Now in its 17th season under the inspired leadership of David Atherton, the Mainly Mozart Festival has helped dissolve international borders by expanding its operations into Baja California. The festival can truly claim to be a binational, public benefit organization that reaches a large audience. Additionally, it has adopted an astonishing variety of separate performance venues in San Diego County and Baja California. And through a first-rate series of Spotlight Concerts, it’s keeping the music going year-round. Mainly Mozart’s outreach program embraces 32,000 students, and heaven only knows how many young adults are going to be lured by the martinis.
Shaken, not stirred? The festival’s newest and undoubtedly hippest venues are the Shaker Room in Martini Ranch at 528 F Street in the Gaslamp Quarter and Laurel Restaurant & Bar at 505 Laurel Street near Balboa Park. The Fine Arts Quartet sets those joints jumping June 5, with the remarkable Jacques Thibaud String Trio following suit on June 12.
Now, whether joints actually jump to the music of Bach, Mozart, Beethoven, Glazunov and Françaix has yet to be demonstrated, but worry not if you are leery of the antics of a cocktail crowd.
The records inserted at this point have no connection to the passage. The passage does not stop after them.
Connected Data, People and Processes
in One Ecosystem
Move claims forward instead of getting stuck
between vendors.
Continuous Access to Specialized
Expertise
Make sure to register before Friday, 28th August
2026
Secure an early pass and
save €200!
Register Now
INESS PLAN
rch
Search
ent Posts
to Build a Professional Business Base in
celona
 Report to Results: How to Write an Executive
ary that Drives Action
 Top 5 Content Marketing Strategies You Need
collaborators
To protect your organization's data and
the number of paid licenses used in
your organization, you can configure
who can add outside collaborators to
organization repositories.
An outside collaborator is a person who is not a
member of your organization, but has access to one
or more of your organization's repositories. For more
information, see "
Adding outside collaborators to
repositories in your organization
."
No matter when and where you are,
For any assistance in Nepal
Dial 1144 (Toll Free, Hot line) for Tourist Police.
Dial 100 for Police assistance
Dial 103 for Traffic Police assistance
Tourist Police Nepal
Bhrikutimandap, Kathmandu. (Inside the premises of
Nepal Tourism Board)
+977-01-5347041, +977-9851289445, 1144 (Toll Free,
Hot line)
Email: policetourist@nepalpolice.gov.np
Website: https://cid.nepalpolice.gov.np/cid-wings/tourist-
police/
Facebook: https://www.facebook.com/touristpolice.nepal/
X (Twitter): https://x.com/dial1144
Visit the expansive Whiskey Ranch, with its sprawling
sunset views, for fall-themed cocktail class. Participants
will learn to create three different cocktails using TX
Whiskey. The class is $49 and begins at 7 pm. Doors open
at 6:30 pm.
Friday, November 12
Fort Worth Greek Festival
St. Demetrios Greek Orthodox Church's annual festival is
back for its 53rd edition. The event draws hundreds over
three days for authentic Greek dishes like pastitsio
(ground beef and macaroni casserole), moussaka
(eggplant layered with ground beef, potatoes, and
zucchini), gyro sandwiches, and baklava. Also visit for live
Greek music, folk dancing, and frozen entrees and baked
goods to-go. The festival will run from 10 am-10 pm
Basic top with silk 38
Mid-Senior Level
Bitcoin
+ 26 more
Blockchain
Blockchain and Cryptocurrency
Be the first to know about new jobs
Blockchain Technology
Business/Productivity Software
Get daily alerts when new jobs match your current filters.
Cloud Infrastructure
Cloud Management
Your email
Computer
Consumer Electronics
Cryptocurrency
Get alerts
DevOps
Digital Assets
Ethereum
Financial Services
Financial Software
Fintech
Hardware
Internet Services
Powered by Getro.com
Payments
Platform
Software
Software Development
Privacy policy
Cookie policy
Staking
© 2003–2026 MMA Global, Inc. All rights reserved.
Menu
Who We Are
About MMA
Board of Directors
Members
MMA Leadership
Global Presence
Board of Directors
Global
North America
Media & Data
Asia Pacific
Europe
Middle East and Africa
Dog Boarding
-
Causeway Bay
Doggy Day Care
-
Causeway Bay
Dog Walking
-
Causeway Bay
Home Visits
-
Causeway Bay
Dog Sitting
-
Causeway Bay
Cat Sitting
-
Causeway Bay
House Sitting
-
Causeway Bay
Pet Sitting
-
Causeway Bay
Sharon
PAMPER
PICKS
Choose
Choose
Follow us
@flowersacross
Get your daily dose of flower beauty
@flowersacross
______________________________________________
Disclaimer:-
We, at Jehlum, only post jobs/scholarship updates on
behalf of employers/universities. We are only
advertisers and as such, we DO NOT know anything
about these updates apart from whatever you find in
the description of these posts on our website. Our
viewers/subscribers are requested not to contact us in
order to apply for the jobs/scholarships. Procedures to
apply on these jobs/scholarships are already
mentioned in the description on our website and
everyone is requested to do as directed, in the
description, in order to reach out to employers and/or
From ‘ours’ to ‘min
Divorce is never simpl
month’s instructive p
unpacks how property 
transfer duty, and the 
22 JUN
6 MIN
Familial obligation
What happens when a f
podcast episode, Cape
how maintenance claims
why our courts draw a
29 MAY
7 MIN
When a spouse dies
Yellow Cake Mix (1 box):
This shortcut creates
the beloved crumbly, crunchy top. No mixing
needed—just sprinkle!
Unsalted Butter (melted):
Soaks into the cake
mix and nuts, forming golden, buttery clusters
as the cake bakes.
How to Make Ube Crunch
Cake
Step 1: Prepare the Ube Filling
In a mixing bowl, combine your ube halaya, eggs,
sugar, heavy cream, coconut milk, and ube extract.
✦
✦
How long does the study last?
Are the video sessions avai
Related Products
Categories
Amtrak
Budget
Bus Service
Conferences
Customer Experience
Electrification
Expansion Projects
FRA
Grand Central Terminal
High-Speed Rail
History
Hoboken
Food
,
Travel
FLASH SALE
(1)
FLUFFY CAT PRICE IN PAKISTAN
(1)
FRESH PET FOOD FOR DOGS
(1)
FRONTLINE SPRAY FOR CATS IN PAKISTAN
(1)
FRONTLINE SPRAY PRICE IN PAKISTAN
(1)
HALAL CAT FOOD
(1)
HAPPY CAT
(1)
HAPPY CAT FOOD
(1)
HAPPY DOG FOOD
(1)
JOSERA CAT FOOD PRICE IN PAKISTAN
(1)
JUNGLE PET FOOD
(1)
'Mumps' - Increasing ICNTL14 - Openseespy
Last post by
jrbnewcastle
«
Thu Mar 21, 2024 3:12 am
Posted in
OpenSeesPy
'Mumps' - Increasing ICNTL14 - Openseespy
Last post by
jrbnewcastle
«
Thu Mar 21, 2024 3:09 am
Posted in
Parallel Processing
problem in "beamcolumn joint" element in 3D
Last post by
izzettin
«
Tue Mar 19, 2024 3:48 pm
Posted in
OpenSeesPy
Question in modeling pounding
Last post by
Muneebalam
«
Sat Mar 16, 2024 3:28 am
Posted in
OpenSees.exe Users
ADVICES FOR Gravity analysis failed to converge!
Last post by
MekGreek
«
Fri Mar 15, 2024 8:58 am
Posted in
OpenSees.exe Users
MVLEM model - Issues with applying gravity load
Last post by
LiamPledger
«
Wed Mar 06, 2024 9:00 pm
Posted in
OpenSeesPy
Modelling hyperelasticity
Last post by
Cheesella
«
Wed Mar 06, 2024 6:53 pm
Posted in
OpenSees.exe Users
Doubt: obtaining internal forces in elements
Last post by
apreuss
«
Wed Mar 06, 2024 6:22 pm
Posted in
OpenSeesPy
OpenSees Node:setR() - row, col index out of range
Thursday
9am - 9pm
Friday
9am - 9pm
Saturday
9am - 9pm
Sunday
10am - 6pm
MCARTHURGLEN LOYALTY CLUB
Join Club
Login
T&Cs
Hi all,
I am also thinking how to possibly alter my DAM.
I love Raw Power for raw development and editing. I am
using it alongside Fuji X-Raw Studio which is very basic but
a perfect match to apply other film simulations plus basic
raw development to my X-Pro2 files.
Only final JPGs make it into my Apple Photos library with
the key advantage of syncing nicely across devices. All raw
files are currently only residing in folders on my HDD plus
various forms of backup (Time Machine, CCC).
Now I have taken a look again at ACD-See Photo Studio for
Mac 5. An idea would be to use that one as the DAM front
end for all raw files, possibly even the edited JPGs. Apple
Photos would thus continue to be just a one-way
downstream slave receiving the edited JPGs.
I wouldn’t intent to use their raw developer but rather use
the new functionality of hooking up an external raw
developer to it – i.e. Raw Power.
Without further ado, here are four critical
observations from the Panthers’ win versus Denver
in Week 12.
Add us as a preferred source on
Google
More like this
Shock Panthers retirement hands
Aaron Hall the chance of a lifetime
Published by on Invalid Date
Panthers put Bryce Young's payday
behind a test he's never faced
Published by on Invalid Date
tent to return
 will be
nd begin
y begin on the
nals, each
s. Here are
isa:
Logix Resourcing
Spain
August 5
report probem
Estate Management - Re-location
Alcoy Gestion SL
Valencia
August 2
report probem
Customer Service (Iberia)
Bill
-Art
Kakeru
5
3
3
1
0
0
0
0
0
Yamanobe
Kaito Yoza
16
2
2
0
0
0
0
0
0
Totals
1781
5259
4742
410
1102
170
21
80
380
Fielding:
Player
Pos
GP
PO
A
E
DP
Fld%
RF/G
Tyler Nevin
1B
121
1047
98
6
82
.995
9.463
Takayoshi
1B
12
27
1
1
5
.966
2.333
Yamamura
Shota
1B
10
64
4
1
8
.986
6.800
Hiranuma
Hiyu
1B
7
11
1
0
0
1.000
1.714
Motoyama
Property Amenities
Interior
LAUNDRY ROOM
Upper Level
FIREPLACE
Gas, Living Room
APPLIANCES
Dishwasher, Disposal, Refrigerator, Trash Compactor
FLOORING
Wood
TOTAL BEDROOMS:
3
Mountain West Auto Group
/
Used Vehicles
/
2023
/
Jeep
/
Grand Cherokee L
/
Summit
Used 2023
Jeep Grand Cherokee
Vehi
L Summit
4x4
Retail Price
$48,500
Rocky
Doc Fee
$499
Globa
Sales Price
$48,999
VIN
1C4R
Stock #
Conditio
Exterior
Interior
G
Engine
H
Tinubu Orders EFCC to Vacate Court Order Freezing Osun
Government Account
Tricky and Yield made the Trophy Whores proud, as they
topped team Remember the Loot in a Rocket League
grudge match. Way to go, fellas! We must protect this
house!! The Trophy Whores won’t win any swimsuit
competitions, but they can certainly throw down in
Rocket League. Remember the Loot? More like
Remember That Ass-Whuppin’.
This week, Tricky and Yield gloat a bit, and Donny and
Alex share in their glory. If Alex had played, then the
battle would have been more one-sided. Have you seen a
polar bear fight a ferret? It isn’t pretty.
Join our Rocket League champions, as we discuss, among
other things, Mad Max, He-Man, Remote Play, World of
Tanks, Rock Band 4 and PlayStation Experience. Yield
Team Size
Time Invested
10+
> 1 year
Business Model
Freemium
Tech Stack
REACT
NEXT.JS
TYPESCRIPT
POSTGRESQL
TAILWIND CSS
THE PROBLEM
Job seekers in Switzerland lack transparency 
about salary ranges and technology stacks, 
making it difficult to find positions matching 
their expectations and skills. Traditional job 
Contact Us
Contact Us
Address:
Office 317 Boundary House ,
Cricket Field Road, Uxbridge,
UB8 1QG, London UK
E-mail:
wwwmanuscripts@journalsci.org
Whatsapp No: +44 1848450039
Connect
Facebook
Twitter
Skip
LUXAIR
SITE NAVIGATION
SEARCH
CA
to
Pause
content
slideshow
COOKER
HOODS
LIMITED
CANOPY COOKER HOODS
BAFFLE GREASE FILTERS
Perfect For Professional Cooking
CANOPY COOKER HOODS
When the whole shebang gets going June 3, everyone can find his or her preferred niche, whether in the acoustically vibrant environment of the Neurosciences Institute on Torrey Pines Mesa or the uncomfortable pews at St. Paul’s Cathedral on Fifth Avenue downtown. The locales are numerous, so check our music listings, visit mainlymozart.org, or call 619-239-0100 to sort it all out.
As usual, Atherton has lured many of the nation’s finest musicians to brighten our annual “June gloom”: violinists Ida Levin and William Preucil; cellist Ronald Thomas; pianists Anne-Marie McDermott, Rieko Aizawa and Mia Chung; French horn players Julie Landsman and John Cox; flautist Timothy Day and oboist Laura Griffiths—plus the aforementioned Fine Arts Quartet and Jacques Thibaud Trio.
The inspired deployment of these musicians over a large range of varied events is one of the particular joys of the Mainly Mozart Festival. We get piano and cello concertos with orchestra accompaniment, string quartets, solo piano recitals, violin and piano recitals, piano quartets—you name it. And there’s much more than Mozart to listen to. This season’s programming includes works by Debussy, Saint-Saëns, Brahms, Tchaikovsky, Prokofiev, Copland, Schubert and even the seldom-heard Franz Schrecker, whose Chamber Symphony will be performed on the last day of the festival, June 25, in downtown’s Copley Symphony Hall.
As for those martinis? The idea is to allow an hour for cocktails and conversation “followed by an informal concert atmosphere where the artists ‘dress down’ and interact with the audience”— “undressing” not implied.